[DATA UNDER STUDY — start]
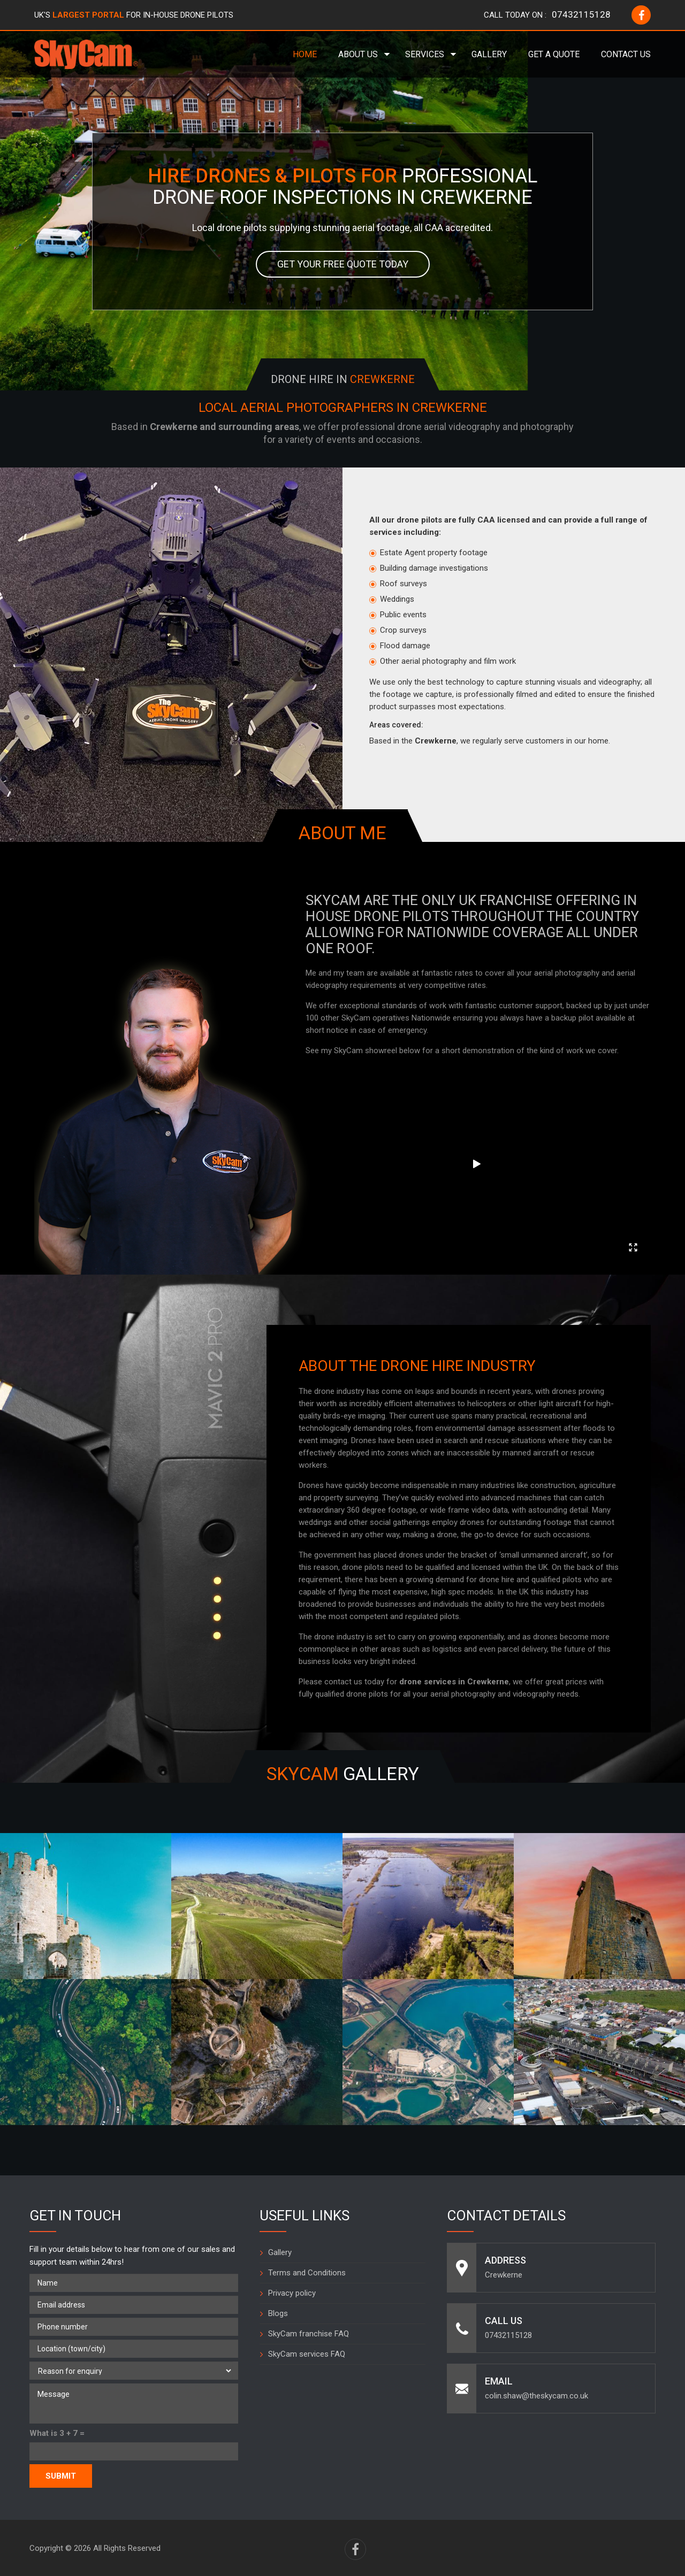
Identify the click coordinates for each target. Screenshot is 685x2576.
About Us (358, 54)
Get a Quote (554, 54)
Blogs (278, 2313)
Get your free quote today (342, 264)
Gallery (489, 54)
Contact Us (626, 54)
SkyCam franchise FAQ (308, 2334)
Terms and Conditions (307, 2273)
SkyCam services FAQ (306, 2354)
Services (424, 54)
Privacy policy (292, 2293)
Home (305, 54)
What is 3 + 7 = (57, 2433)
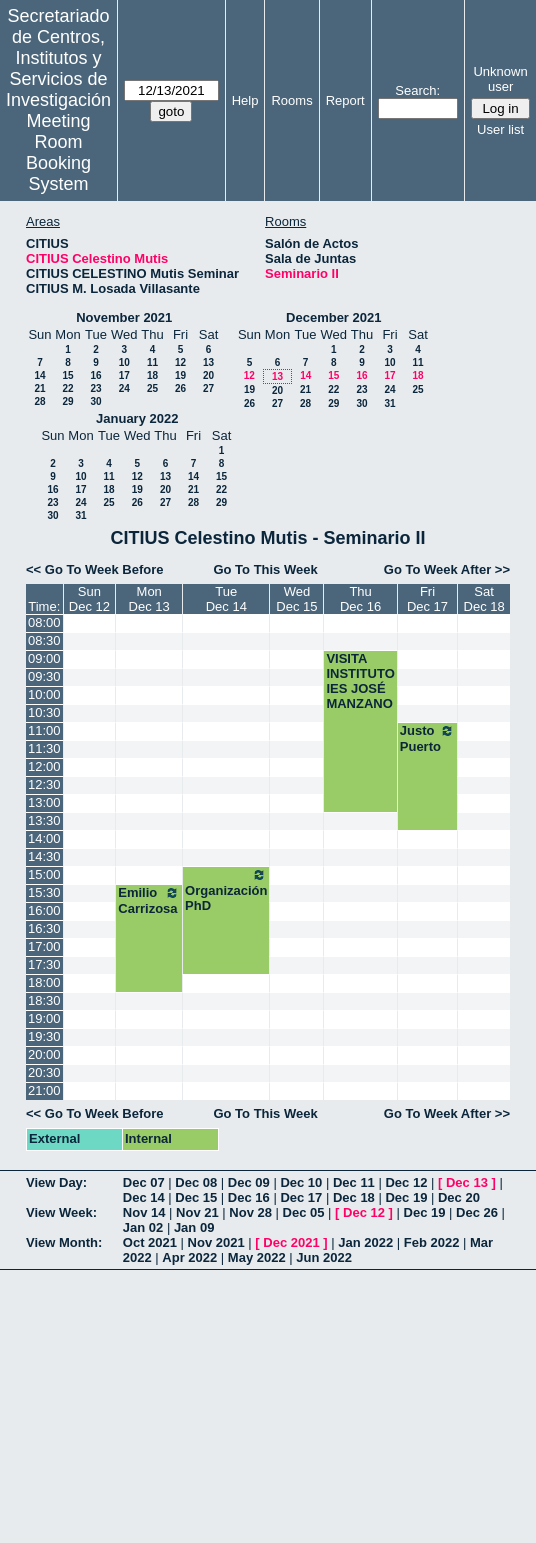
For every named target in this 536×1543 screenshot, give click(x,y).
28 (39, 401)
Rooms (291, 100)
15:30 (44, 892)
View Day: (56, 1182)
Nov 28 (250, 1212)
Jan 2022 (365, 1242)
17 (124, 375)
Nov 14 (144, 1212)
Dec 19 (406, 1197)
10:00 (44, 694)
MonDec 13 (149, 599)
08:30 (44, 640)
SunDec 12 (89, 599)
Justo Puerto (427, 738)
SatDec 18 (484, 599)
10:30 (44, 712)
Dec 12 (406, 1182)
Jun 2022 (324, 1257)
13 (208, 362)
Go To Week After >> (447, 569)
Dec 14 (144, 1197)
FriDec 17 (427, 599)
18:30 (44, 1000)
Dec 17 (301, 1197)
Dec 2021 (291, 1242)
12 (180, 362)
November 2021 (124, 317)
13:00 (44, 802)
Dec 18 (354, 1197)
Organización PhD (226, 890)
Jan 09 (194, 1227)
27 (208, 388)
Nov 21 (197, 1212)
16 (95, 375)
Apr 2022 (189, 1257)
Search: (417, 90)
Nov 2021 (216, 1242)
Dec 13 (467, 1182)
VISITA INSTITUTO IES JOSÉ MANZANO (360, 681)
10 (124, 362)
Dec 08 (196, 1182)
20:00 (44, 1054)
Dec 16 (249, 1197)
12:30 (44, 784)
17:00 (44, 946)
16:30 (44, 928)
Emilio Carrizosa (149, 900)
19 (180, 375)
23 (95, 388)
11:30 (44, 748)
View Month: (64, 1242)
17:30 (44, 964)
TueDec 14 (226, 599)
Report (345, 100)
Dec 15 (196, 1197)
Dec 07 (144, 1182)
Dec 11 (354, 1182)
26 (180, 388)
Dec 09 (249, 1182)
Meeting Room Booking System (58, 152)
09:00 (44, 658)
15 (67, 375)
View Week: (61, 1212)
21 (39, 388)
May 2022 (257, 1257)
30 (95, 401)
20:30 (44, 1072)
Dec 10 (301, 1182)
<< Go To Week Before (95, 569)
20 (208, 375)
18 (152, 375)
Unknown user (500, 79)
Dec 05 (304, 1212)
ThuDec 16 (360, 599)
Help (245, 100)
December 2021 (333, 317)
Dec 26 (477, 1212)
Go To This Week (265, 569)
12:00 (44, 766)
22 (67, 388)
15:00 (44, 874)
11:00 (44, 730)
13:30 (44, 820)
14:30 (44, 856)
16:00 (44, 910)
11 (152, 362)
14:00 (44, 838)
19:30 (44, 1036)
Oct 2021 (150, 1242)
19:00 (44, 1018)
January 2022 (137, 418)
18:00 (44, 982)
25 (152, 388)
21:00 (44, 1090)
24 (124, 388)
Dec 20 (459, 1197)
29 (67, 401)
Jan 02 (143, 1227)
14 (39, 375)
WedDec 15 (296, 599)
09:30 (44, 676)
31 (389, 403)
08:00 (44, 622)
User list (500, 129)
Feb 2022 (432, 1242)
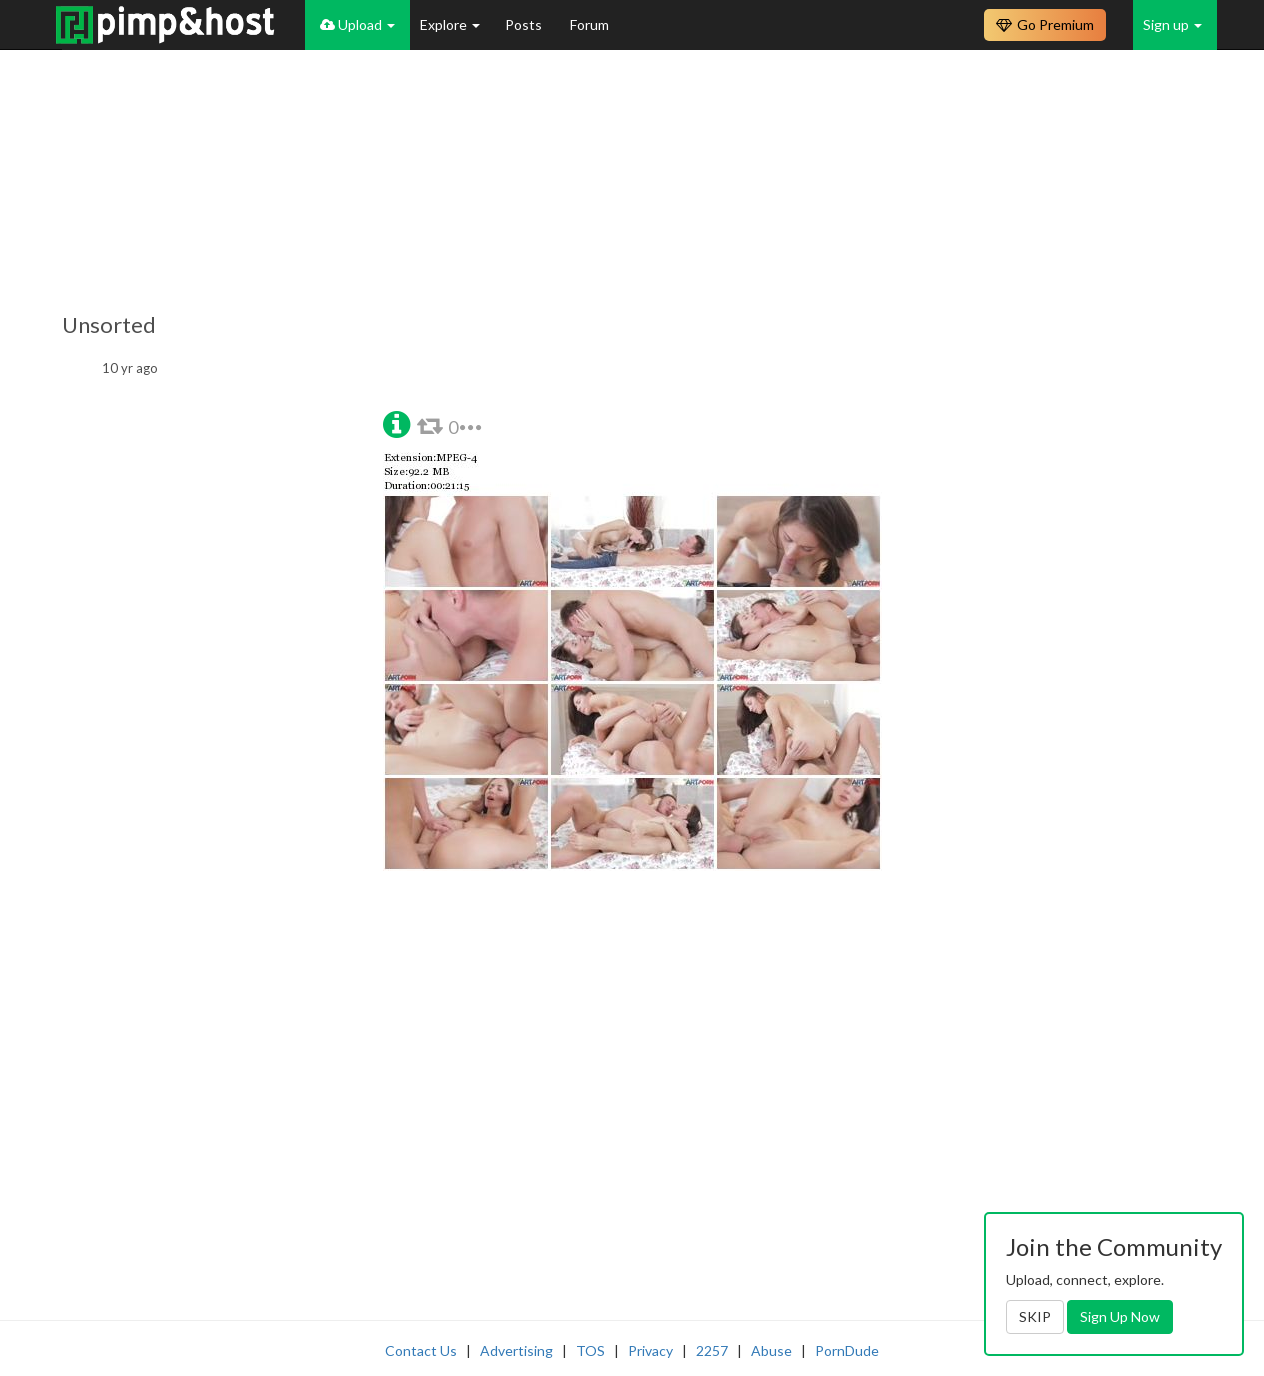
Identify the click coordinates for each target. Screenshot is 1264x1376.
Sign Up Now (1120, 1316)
[DATA UNDER STUDY — finish]
#### EXERCISE OBJECTIVE
With the pictures left out, write out exactly the lines from the line containing "View Month: (64, 1242)" through the last line of the entries above, both ends included, and no others.

#### TASK SOLUTION
View Month: (64, 1242)
17:30 (44, 964)
TueDec 14 (226, 599)
Report (345, 100)
Dec 15 (196, 1197)
Dec 07 (144, 1182)
Dec 11 (354, 1182)
26 (180, 388)
Dec 09 (249, 1182)
Meeting Room Booking System (58, 152)
09:00 (44, 658)
15 (67, 375)
View Week: (61, 1212)
21 (39, 388)
May 2022 (257, 1257)
30 (95, 401)
20:30 (44, 1072)
Dec 10 (301, 1182)
<< Go To Week Before (95, 569)
20 (208, 375)
18 (152, 375)
Unknown user (500, 79)
Dec 05 (304, 1212)
ThuDec 16 (360, 599)
Help (245, 100)
December 2021 (333, 317)
Dec 26 (477, 1212)
Go To This Week (265, 569)
12:00 (44, 766)
22 (67, 388)
15:00 (44, 874)
11:00 (44, 730)
13:30 (44, 820)
14:30 (44, 856)
16:00 (44, 910)
11 (152, 362)
14:00 (44, 838)
19:30 (44, 1036)
Oct 2021 (150, 1242)
19:00 (44, 1018)
January 2022 (137, 418)
18:00 (44, 982)
25 (152, 388)
21:00 (44, 1090)
24 (124, 388)
Dec 20 (459, 1197)
29 (67, 401)
Jan 02 (143, 1227)
14 (39, 375)
WedDec 15 (296, 599)
09:30 (44, 676)
31 (389, 403)
08:00 (44, 622)
User list (500, 129)
Feb 2022 (432, 1242)
Identify the click coordinates for each target. Screenshot is 1264x1376.
Sign Up Now (1120, 1316)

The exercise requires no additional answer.